Saved data entries
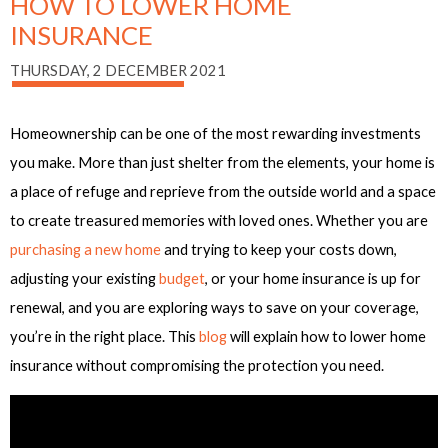
HOW TO LOWER HOME
INSURANCE
THURSDAY, 2 DECEMBER 2021
Homeownership can be one of the most rewarding investments
you make. More than just shelter from the elements, your home is
a place of refuge and reprieve from the outside world and a space
to create treasured memories with loved ones. Whether you are
purchasing a new home
and trying to keep your costs down,
adjusting your existing
budget
, or your home insurance is up for
renewal, and you are exploring ways to save on your coverage,
you’re in the right place. This
blog
will explain how to lower home
insurance without compromising the protection you need.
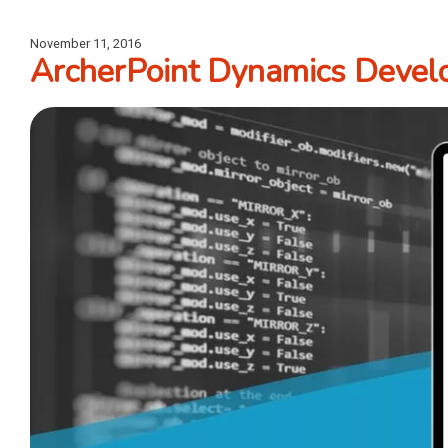
November 11, 2016
ArcherPoint Dynamics Develo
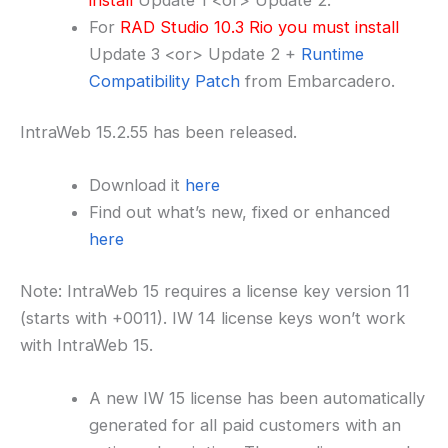
For
RAD Studio 10.3 Rio you must install
Update 3 <or> Update 2 +
Runtime
Compatibility Patch
from Embarcadero.
IntraWeb 15.2.55 has been released.
Download it
here
Find out what’s new, fixed or enhanced
here
Note: IntraWeb 15 requires a license key version 11
(starts with +0011). IW 14 license keys won’t work
with IntraWeb 15.
A new IW 15 license has been automatically
generated for all paid customers with an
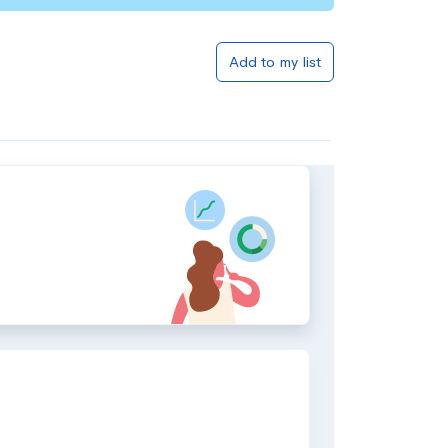
Add to my list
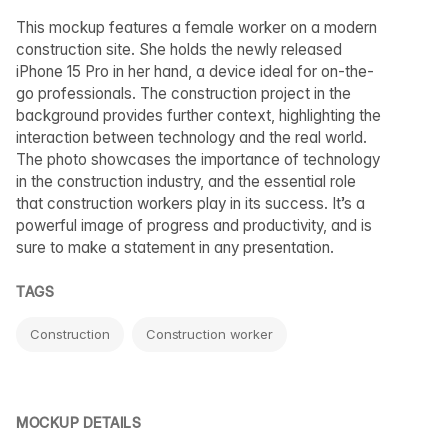
This mockup features a female worker on a modern
construction site. She holds the newly released
iPhone 15 Pro in her hand, a device ideal for on-the-
go professionals. The construction project in the
background provides further context, highlighting the
interaction between technology and the real world.
The photo showcases the importance of technology
in the construction industry, and the essential role
that construction workers play in its success. It’s a
powerful image of progress and productivity, and is
sure to make a statement in any presentation.
TAGS
Construction
Construction worker
MOCKUP DETAILS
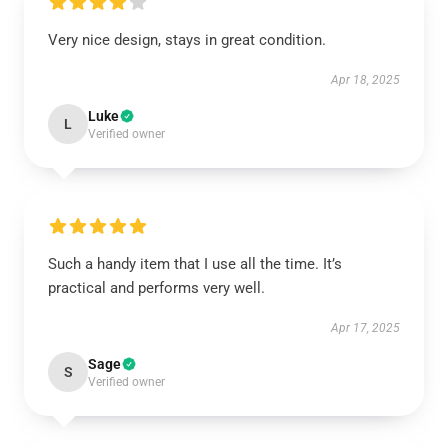
Very nice design, stays in great condition.
Apr 18, 2025
Luke
L
Verified owner
Such a handy item that I use all the time. It’s
practical and performs very well.
Apr 17, 2025
Sage
S
Verified owner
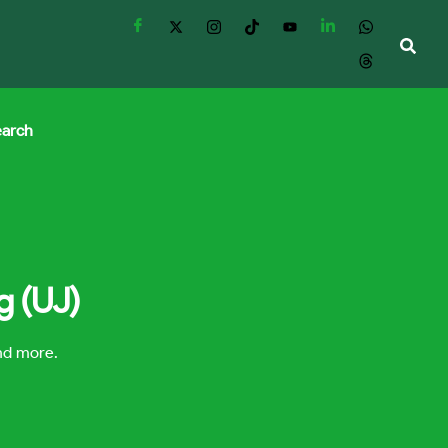
earch
g (UJ)
and more.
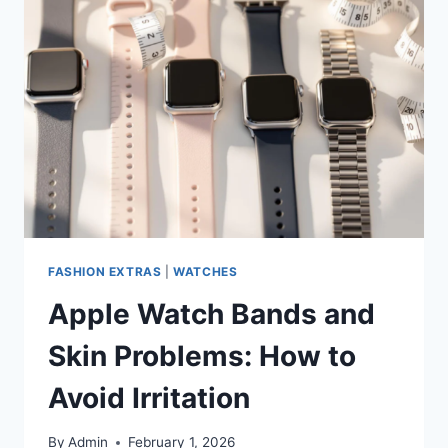
FASHION EXTRAS
|
WATCHES
Apple Watch Bands and
Skin Problems: How to
Avoid Irritation
By
Admin
February 1, 2026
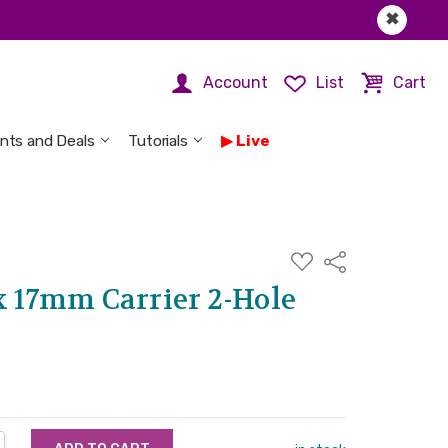
✖
Account
List
Cart
nts and Deals
Tutorials
Live
ADD
Share
TO
WISH
x 17mm Carrier 2-Hole
LIST
NTITY:
REASE QUANTITY:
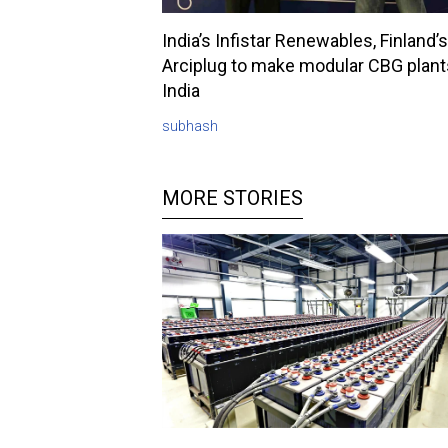
India’s Infistar Renewables, Finland’s
Arciplug to make modular CBG plant
India
subhash
MORE STORIES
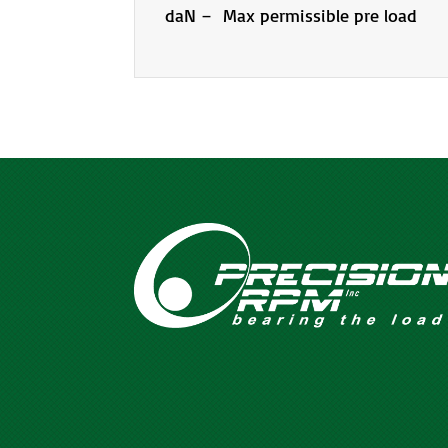
daN – Max permissible pre load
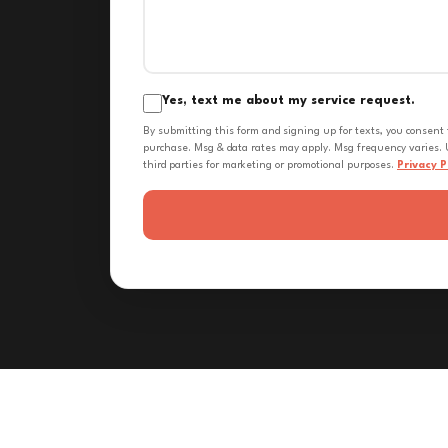
Yes, text me about my service request.
By submitting this form and signing up for texts, you consent
purchase. Msg & data rates may apply. Msg frequency varies. U
third parties for marketing or promotional purposes.
Privacy P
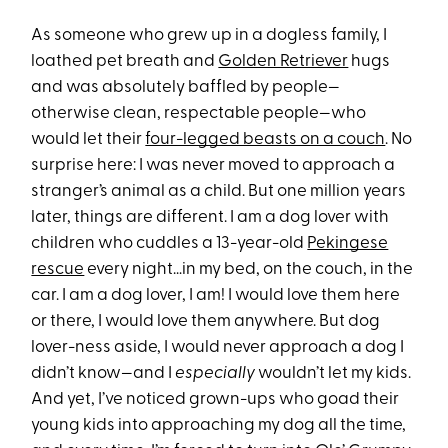
As someone who grew up in a dogless family, I
loathed pet breath and
Golden Retriever
hugs
and was absolutely baffled by people—
otherwise clean, respectable people—who
would let their
four-legged beasts on a couch
. No
surprise here: I was never moved to approach a
stranger’s animal as a child. But one million years
later, things are different. I am a dog lover with
children who cuddles a 13-year-old
Pekingese
rescue
every night…in my bed, on the couch, in the
car. I am a dog lover, I am! I would love them here
or there, I would love them anywhere. But dog
lover-ness aside, I would never approach a dog I
didn’t know—and I
especially
wouldn’t let my kids.
And yet, I’ve noticed grown-ups who goad their
young kids into approaching my dog all the time,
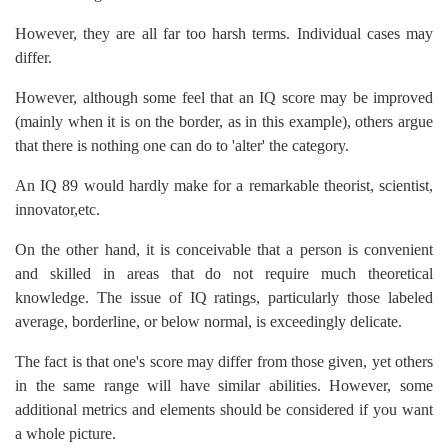
However, they are all far too harsh terms. Individual cases may
differ.
However, although some feel that an IQ score may be improved
(mainly when it is on the border, as in this example), others argue
that there is nothing one can do to 'alter' the category.
An IQ 89 would hardly make for a remarkable theorist, scientist,
innovator,etc.
On the other hand, it is conceivable that a person is convenient
and skilled in areas that do not require much theoretical
knowledge. The issue of IQ ratings, particularly those labeled
average, borderline, or below normal, is exceedingly delicate.
The fact is that one's score may differ from those given, yet others
in the same range will have similar abilities. However, some
additional metrics and elements should be considered if you want
a whole picture.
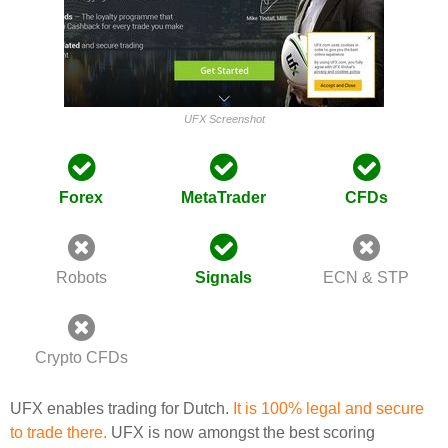
UFX Screenshot
Forex
MetaTrader
CFDs
Robots
Signals
ECN & STP
Crypto CFDs
UFX enables trading for Dutch.
It is 100% legal and secure
to trade there.
UFX is now amongst the best scoring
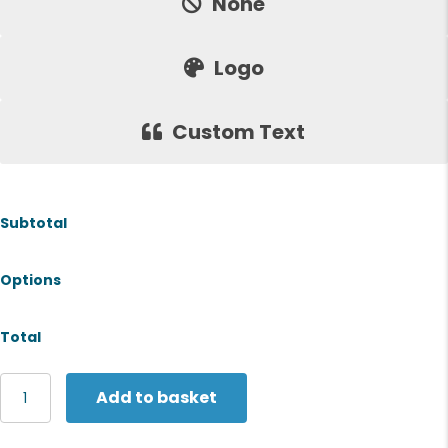
None
Logo
Custom Text
Subtotal
Options
Total
Stormtech
Add to basket
Narvik
softshell
quantity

◆ **Instructions to follow**: Return the lines of the data above in full and exactly, with no pictures.

◆ **Response area**:
HOW TO LOWER HOME
INSURANCE
THURSDAY, 2 DECEMBER 2021
Homeownership can be one of the most rewarding investments
you make. More than just shelter from the elements, your home is
a place of refuge and reprieve from the outside world and a space
to create treasured memories with loved ones. Whether you are
purchasing a new home
and trying to keep your costs down,
adjusting your existing
budget
, or your home insurance is up for
renewal, and you are exploring ways to save on your coverage,
you’re in the right place. This
blog
will explain how to lower home
insurance without compromising the protection you need.
November 11, 2016
ArcherPoint Dynamics Develo
For
RAD Studio 10.3 Rio you must install
Update 3 <or> Update 2 +
Runtime
Compatibility Patch
from Embarcadero.
IntraWeb 15.2.55 has been released.
Download it
here
Find out what’s new, fixed or enhanced
here
Note: IntraWeb 15 requires a license key version 11
(starts with +0011). IW 14 license keys won’t work
with IntraWeb 15.
A new IW 15 license has been automatically
generated for all paid customers with an
Add to my list
This mockup features a female worker on a modern
construction site. She holds the newly released
iPhone 15 Pro in her hand, a device ideal for on-the-
go professionals. The construction project in the
background provides further context, highlighting the
interaction between technology and the real world.
The photo showcases the importance of technology
in the construction industry, and the essential role
that construction workers play in its success. It’s a
powerful image of progress and productivity, and is
sure to make a statement in any presentation.
TAGS
Construction
Construction worker
MOCKUP DETAILS
Very nice design, stays in great condition.
Apr 18, 2025
Luke
L
Verified owner
Such a handy item that I use all the time. It’s
practical and performs very well.
Apr 17, 2025
Sage
S
Verified owner
earch
g (UJ)
and more.
FASHION EXTRAS
|
WATCHES
Apple Watch Bands and
Skin Problems: How to
Avoid Irritation
By
Admin
February 1, 2026
✖
Account
List
Cart
nts and Deals
Tutorials
Live
ADD
Share
TO
WISH
x 17mm Carrier 2-Hole
LIST
NTITY:
REASE QUANTITY:
India’s Infistar Renewables, Finland’s
Arciplug to make modular CBG plant
India
subhash
MORE STORIES
daN – Max permissible pre load
Yes, text me about my service request.
By submitting this form and signing up for texts, you consent
purchase. Msg & data rates may apply. Msg frequency varies. U
third parties for marketing or promotional purposes.
Privacy P
As someone who grew up in a dogless family, I
loathed pet breath and
Golden Retriever
hugs
and was absolutely baffled by people—
otherwise clean, respectable people—who
would let their
four-legged beasts on a couch
. No
surprise here: I was never moved to approach a
stranger’s animal as a child. But one million years
later, things are different. I am a dog lover with
children who cuddles a 13-year-old
Pekingese
rescue
every night…in my bed, on the couch, in the
car. I am a dog lover, I am! I would love them here
or there, I would love them anywhere. But dog
lover-ness aside, I would never approach a dog I
didn’t know—and I
especially
wouldn’t let my kids.
And yet, I’ve noticed grown-ups who goad their
young kids into approaching my dog all the time,
However, they are all far too harsh terms. Individual cases may
differ.
However, although some feel that an IQ score may be improved
(mainly when it is on the border, as in this example), others argue
that there is nothing one can do to 'alter' the category.
An IQ 89 would hardly make for a remarkable theorist, scientist,
innovator,etc.
On the other hand, it is conceivable that a person is convenient
and skilled in areas that do not require much theoretical
knowledge. The issue of IQ ratings, particularly those labeled
average, borderline, or below normal, is exceedingly delicate.
The fact is that one's score may differ from those given, yet others
in the same range will have similar abilities. However, some
additional metrics and elements should be considered if you want
a whole picture.
UFX Screenshot
Forex
MetaTrader
CFDs
Robots
Signals
ECN & STP
Crypto CFDs
UFX enables trading for Dutch.
It is 100% legal and secure
to trade there.
UFX is now amongst the best scoring
None
Logo
Custom Text
Subtotal
Options
Total
Stormtech
Add to basket
Narvik
softshell
quantity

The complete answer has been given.